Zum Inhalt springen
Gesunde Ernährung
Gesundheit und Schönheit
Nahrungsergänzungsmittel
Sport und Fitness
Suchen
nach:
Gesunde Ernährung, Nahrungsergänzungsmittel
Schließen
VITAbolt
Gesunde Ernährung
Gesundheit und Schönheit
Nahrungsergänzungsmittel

EXERCISE GOAL
Please output the listing above exactly, every line included.

ANSWER FOR THIS EXERCISE
Zum Inhalt springen
Gesunde Ernährung
Gesundheit und Schönheit
Nahrungsergänzungsmittel
Sport und Fitness
Suchen
nach:
Gesunde Ernährung, Nahrungsergänzungsmittel
Schließen
VITAbolt
Gesunde Ernährung
Gesundheit und Schönheit
Nahrungsergänzungsmittel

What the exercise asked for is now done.